The following year, Hobgood turned pro. In 1999, his first full year on tour, he finished an impressive 18th place with the added honor of “Rookie of the Year.” A year later, he moved up to 7th place and won “Breakthrough Surfer of the Year” distinction at the Surfer Poll Awards. Following logic, his steady progress was sure to place Hobgood near the top of the heap the next year, but tragedy would intervene with ironic results. At 22 years old, CJ Hobgood won the 2001 world title when 3 of the 8 scheduled events were cancelled due to world-wide travel restrictions in response to 9/11. This left CJ, who hadn’t won an event all year, in first place in the ratings with 10 surfers in contention. Of the win, he told Surfer Magazine, “I don’t really look at that kind of stuff as a milestone, I just look at that as something that no one can take away from me…No matter how hard they dis me, I’ve got that.” CJ would go on to win several events inTahiti,France, andJapan (in addition to the 2008 ISA World Championship and the OP Mentawais specialty event).
Regardless of asterisks and inferences, CJ Hobgood established himself as not only a feared competitor but also as an ever-improving force in progressive surfing, grabbing the Surfer Magazine cover spot in 2009, launching a massive aerial above the caption “Where do we go from here?” Still regarded among the avant guard elite well into his 30’s, his low, staunch and functional style holds fast in the pit. His goofy-foot attack is functional and exciting, technical yet punctuated with spontaneous, high-risk deep rail hacks and high-flying aerial variants. However, his contest performances have been hit and miss. He told Lewis Samuels, “OK, we’re getting better at technique, but that’s not what the judges are into right now.
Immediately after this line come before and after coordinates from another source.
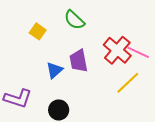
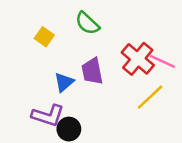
purple L-shape: (18, 98) -> (48, 115), moved

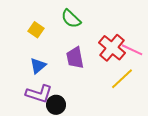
blue triangle: (64, 82) -> (38, 66), moved

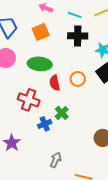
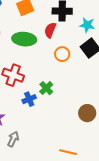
red semicircle: (55, 83) -> (50, 30), moved, turned 35
gray arrow: (56, 160) -> (13, 139), moved

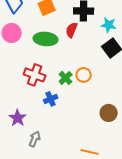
orange circle: (62, 54) -> (84, 75), moved
green cross: (46, 88) -> (66, 78), moved

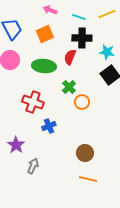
green cross: (66, 78) -> (69, 87), moved
brown circle: (109, 113) -> (85, 153), moved

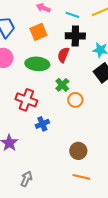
gray arrow: (33, 166) -> (26, 179), moved

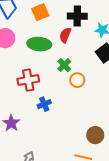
red cross: (26, 100) -> (28, 80), turned -30
brown circle: (78, 151) -> (95, 135), moved

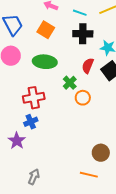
orange square: (40, 12) -> (46, 30), turned -36
red semicircle: (65, 35) -> (88, 66), moved
blue cross: (44, 104) -> (31, 122), moved

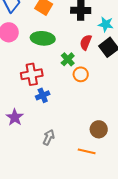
blue cross: (31, 122) -> (43, 95), moved
gray arrow: (34, 177) -> (49, 137), moved

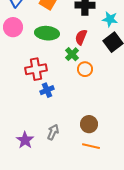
red semicircle: (86, 42) -> (81, 37), moved
purple star: (15, 117) -> (25, 140), moved
brown circle: (99, 129) -> (89, 124), moved

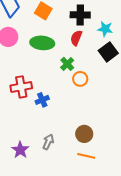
red semicircle: (81, 37) -> (76, 38), moved
red cross: (36, 69) -> (21, 87), moved

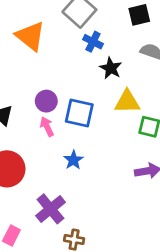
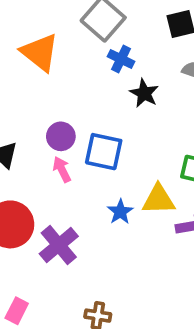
yellow triangle: (127, 102) -> (159, 200), moved
blue star: (73, 160) -> (120, 212), moved
purple cross: (51, 209) -> (59, 245), moved

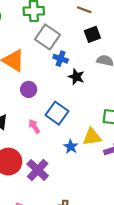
purple circle: (61, 136) -> (29, 89), moved
blue square: (104, 152) -> (57, 113), turned 30

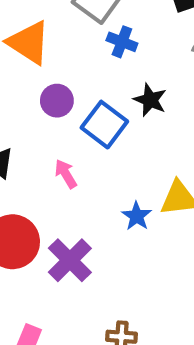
black star: (76, 77) -> (150, 100), moved
blue square: (57, 113) -> (104, 125), moved

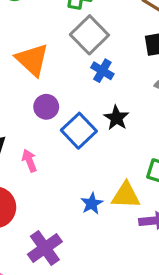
pink arrow: (66, 174) -> (29, 161), moved
purple cross: (70, 260) -> (45, 248), moved

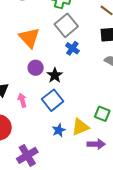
black star: (116, 118) -> (55, 75), moved
blue square: (79, 131) -> (53, 100), moved
yellow triangle: (126, 195) -> (80, 127), turned -30

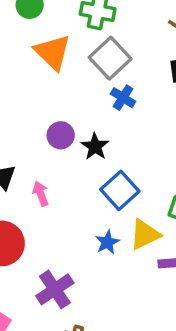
orange triangle: (29, 38) -> (53, 52), moved
blue square: (53, 100) -> (120, 190), moved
The judges are into flipping out… big airs, and all that stuff. That was good, that was great, so I had to find a balance.”
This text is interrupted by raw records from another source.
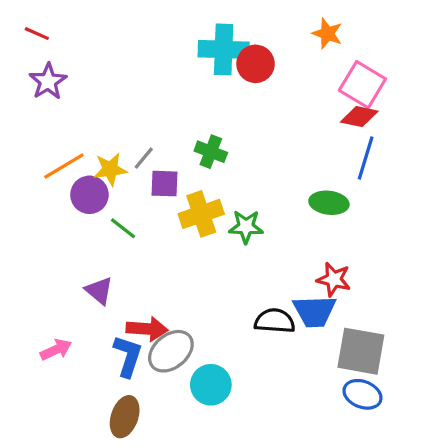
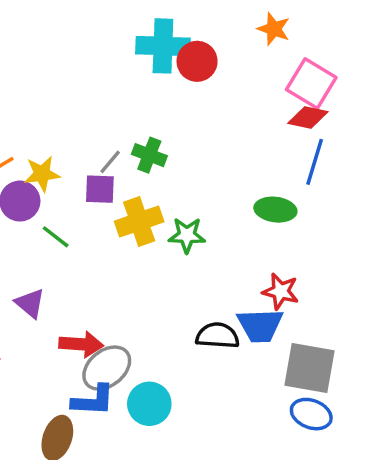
gray line: (144, 158) -> (110, 162), moved
blue L-shape: (128, 356) -> (93, 400), moved, turned 75

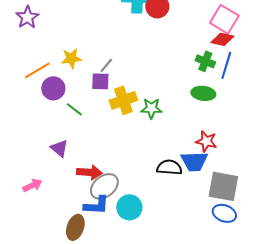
green cross: (149, 155) -> (205, 61), moved
yellow star: (42, 174) -> (71, 58), moved

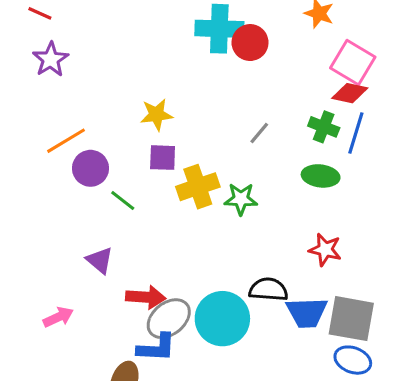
yellow star: (71, 58) -> (156, 115), moved
gray line: (106, 65) -> (259, 133), moved
blue trapezoid: (194, 161) -> (307, 312), moved
cyan circle: (129, 207) -> (222, 319), moved, size x1.4

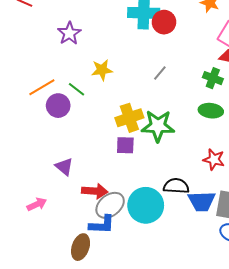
purple star: (51, 59) -> (69, 33), moved
gray line: (259, 133) -> (160, 73), moved
purple square: (163, 158) -> (125, 145), moved
green star: (241, 199) -> (158, 126), size x1.5
green line: (123, 201) -> (76, 89), moved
Balance has been the key. CJ’s surfing is a perfect balance of old and new with one of the best tube riding acts around, especially in heavy lefts. He is lethal at Pipe and Teahupo, but his eye for the air makes him dangerous in beach breaks as well. Ironically, theSatelliteBeachkid who cut his teeth in knee high dribble has become known as one the world’s best in heaving reef break. But after a string of bad results in 2011, he found himself with $1,175,608 in career earnings and 13 years on the ASP pro tour, falling from the mid-year rotation one spot from qualification.
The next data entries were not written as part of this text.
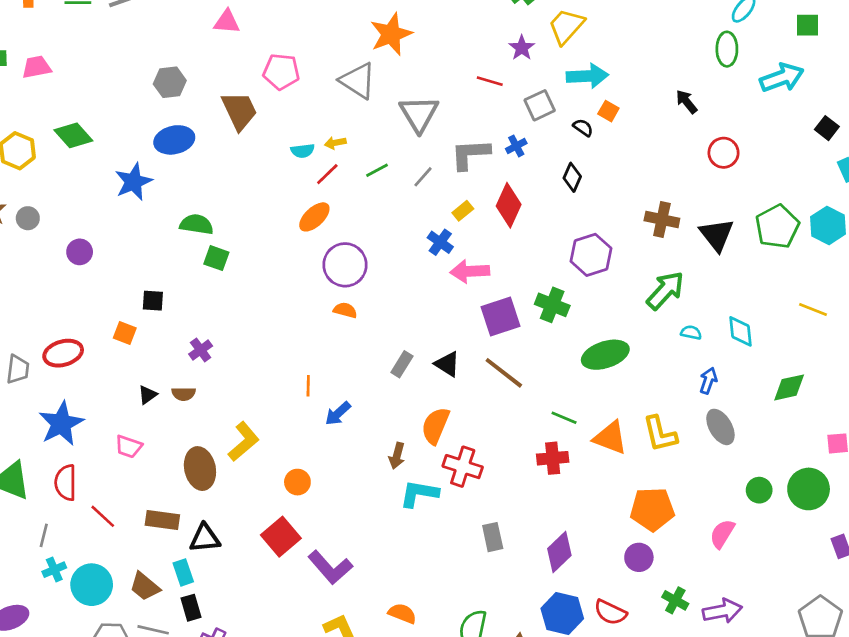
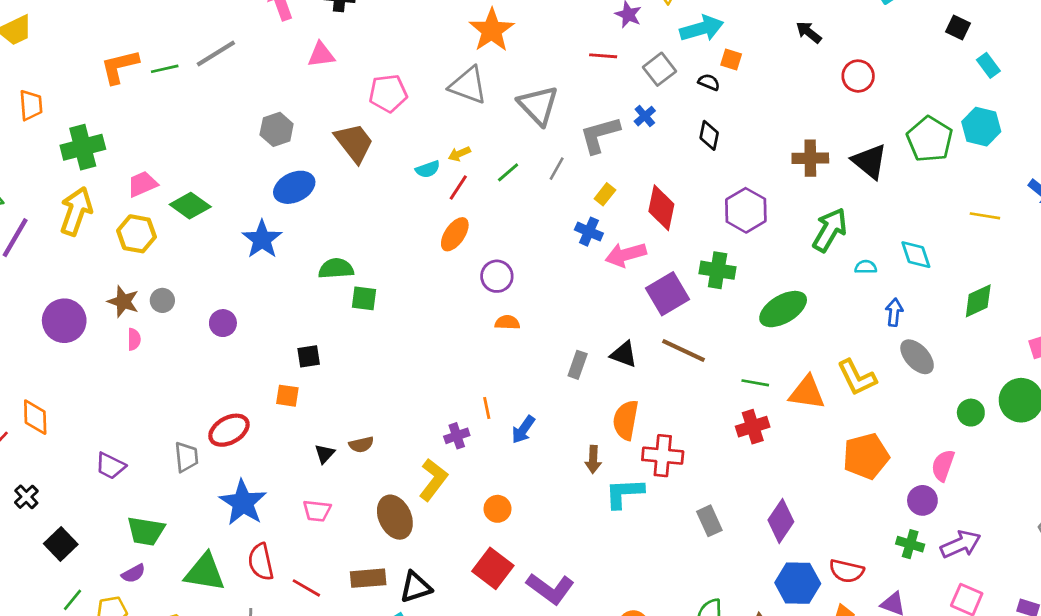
pink trapezoid: (36, 67) -> (142, 184), moved
red diamond: (509, 205) -> (661, 208), moved
purple circle: (345, 265) -> (497, 276), size x0.7
purple cross: (201, 350) -> (457, 436), moved, turned 30
purple circle: (639, 557) -> (922, 500), moved

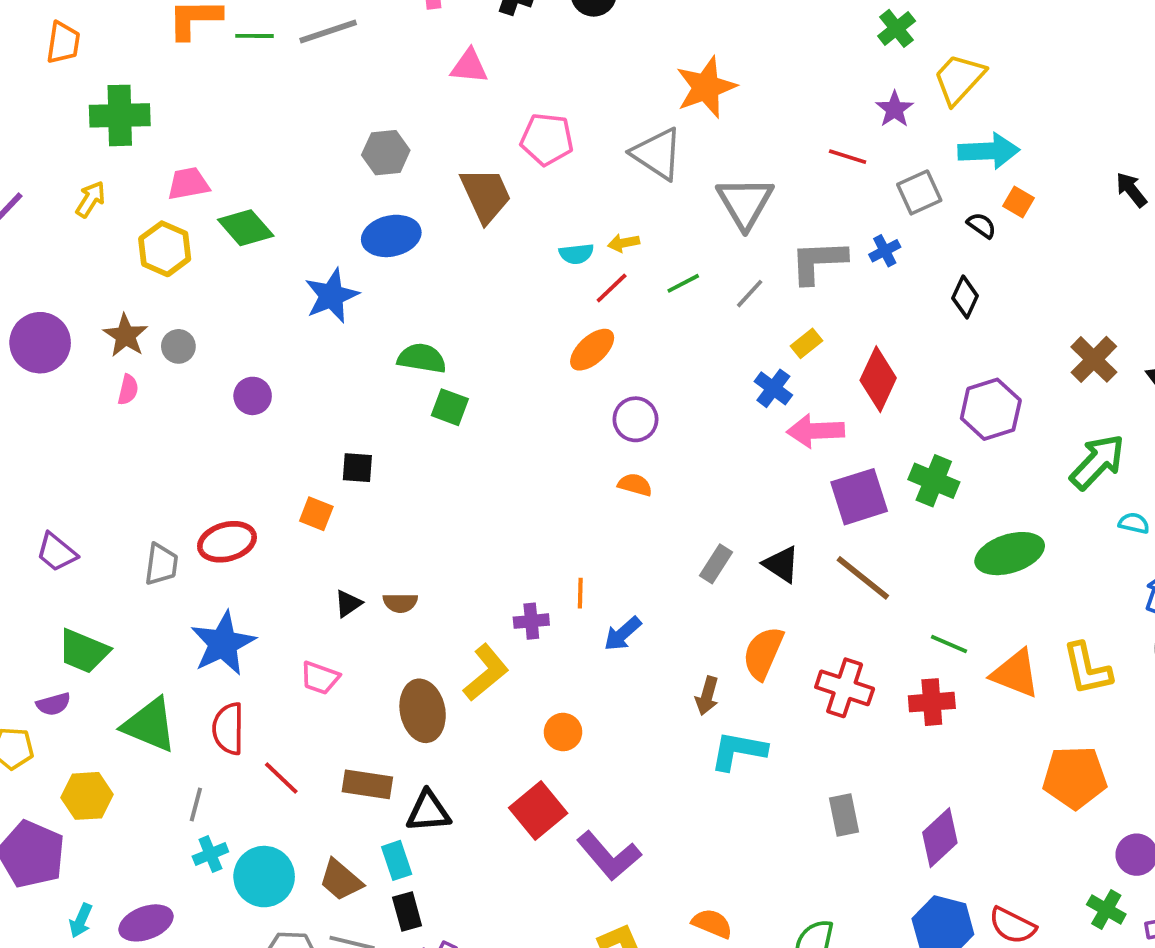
brown cross: (810, 158) -> (1094, 359), turned 32
yellow arrow: (76, 211) -> (91, 199), size x0.6
red cross: (663, 456) -> (845, 688), moved

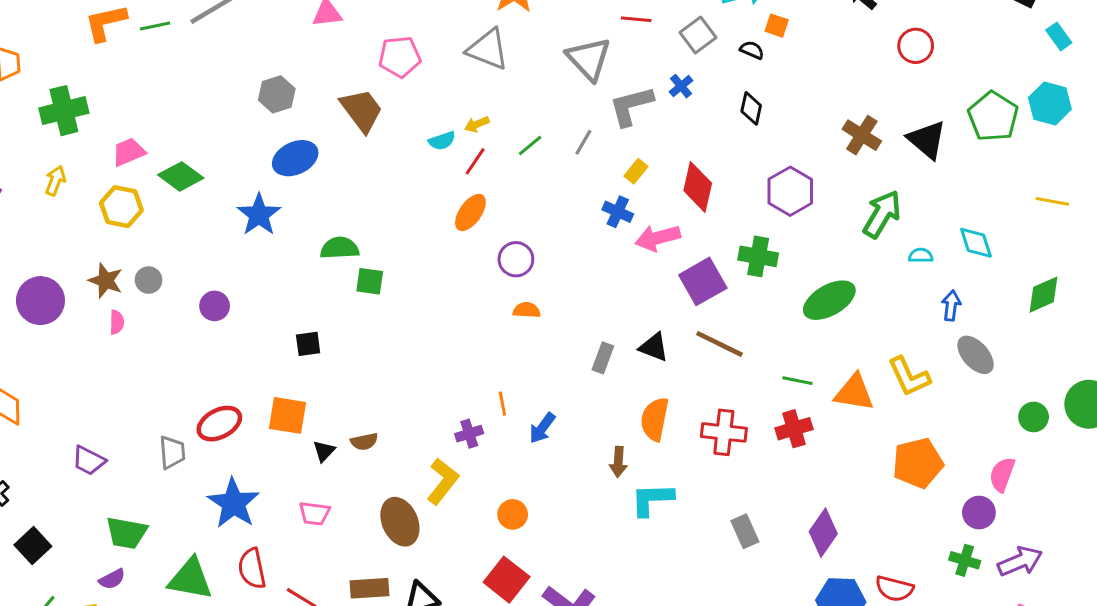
gray triangle: (745, 203) -> (589, 59), moved
orange square: (316, 514) -> (287, 415), moved, size x1.5

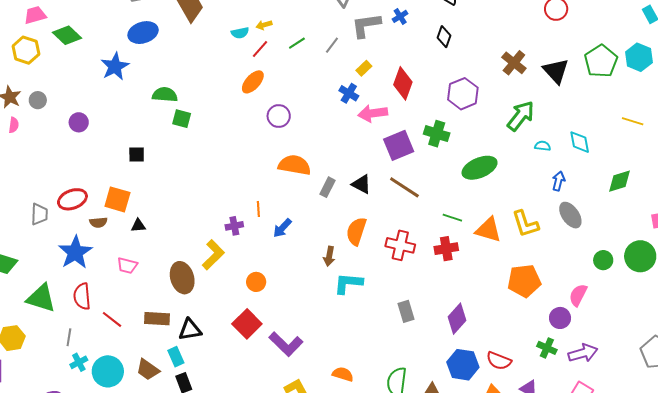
orange semicircle: (527, 310) -> (295, 165), moved, size x1.8
brown semicircle: (364, 442) -> (98, 222), moved
black triangle: (324, 451) -> (138, 226), turned 35

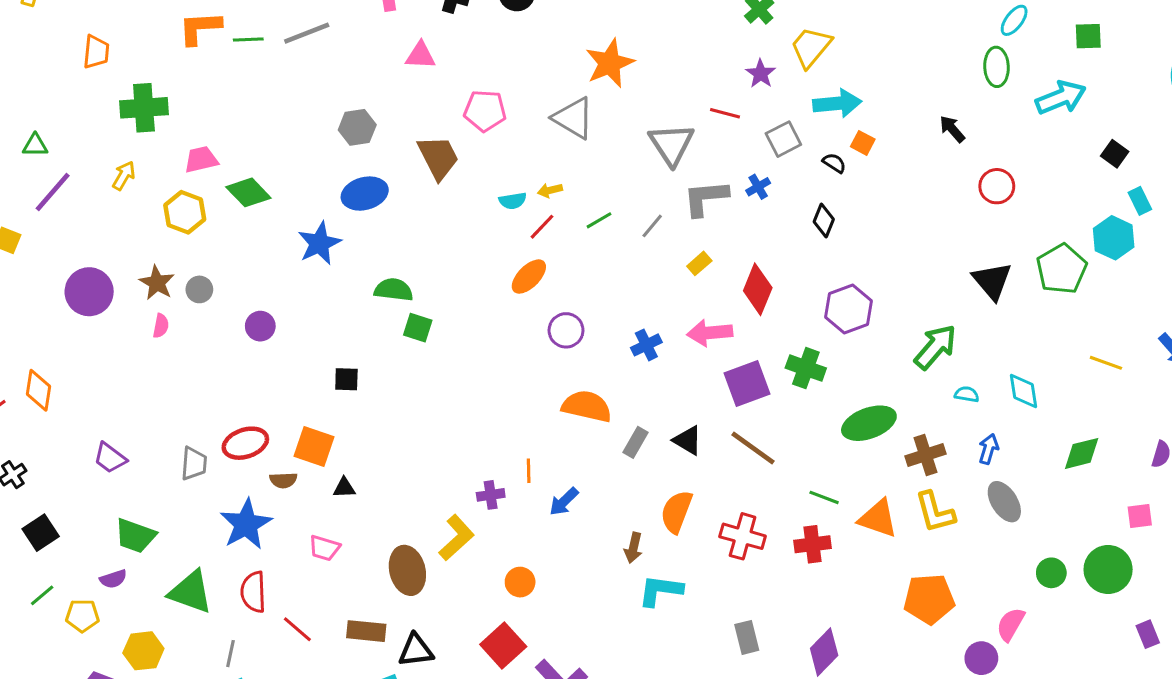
cyan hexagon: (639, 57) -> (1114, 238), moved
brown cross: (514, 63) -> (926, 455), moved, turned 30
blue cross: (349, 93) -> (646, 345), moved, turned 30

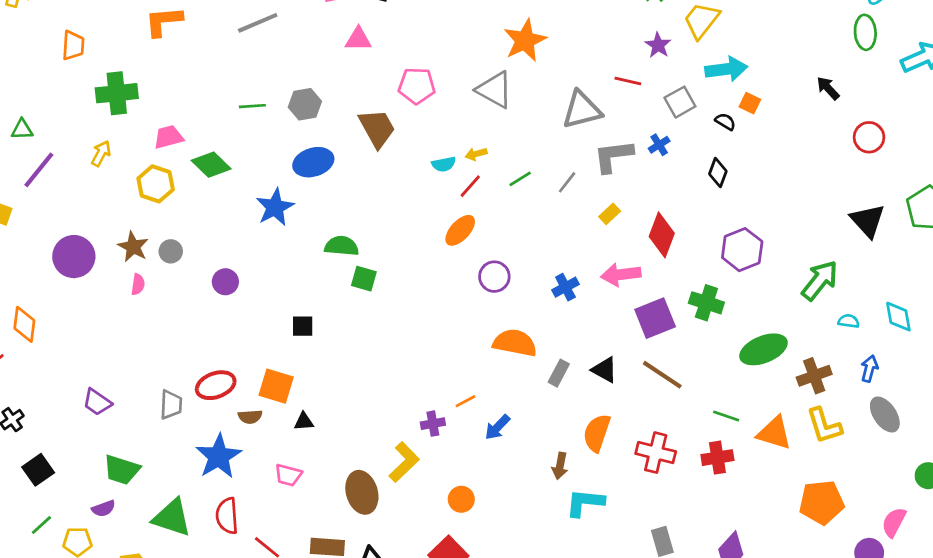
green line: (248, 39) -> (252, 106), moved
gray triangle: (671, 144) -> (582, 110), turned 51
orange diamond: (38, 390) -> (24, 324), moved
orange line: (529, 471) -> (466, 401), turned 65

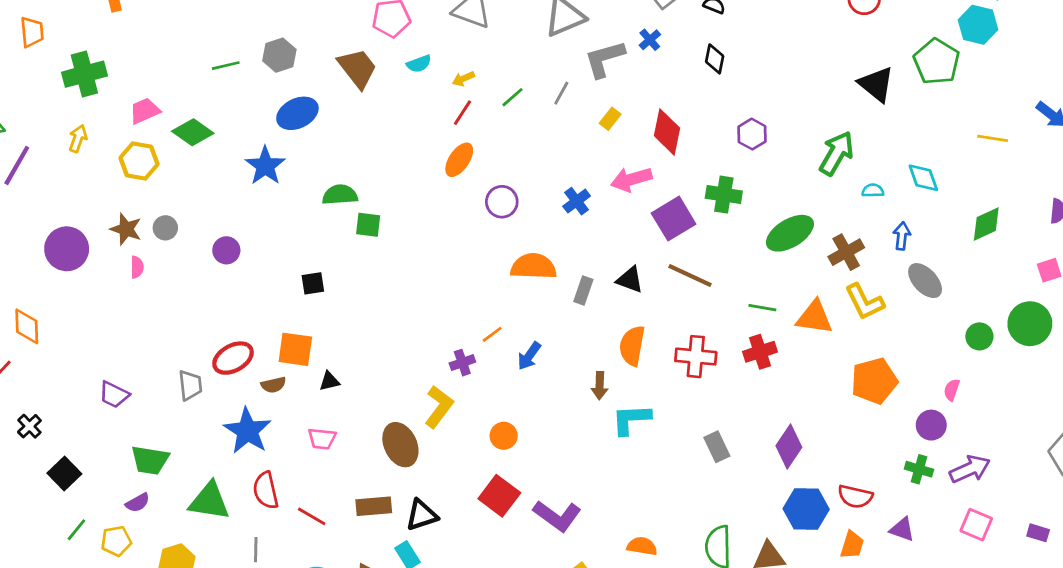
cyan semicircle: (444, 164) -> (419, 64), moved
purple hexagon: (742, 250) -> (752, 134), size x0.7
pink semicircle: (894, 522) -> (952, 390), size x0.7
CJ has been married and divorced, but he continues to straddle life as a pro surfer and single father to daughter Genevieve. In 2009, he told Stab Magazine,” Being a single dad is the hardest thing I’ve ever done. Surfing can’t even scratch the surface of that.” Somewhere between religion, fatherhood, fishing, and a little tennis, one might think that CJ would stay busy back in Central Florida, content to fade from the scene. Instead, he has offered up his talents to promote a non-profit that supports victims of depression and addiction: “To Write Love on Her Arms.” Still at the top of his game with his heart drenched in Jesus and salt water, CJ Hobgood is likely to continue his balancing act for a long time.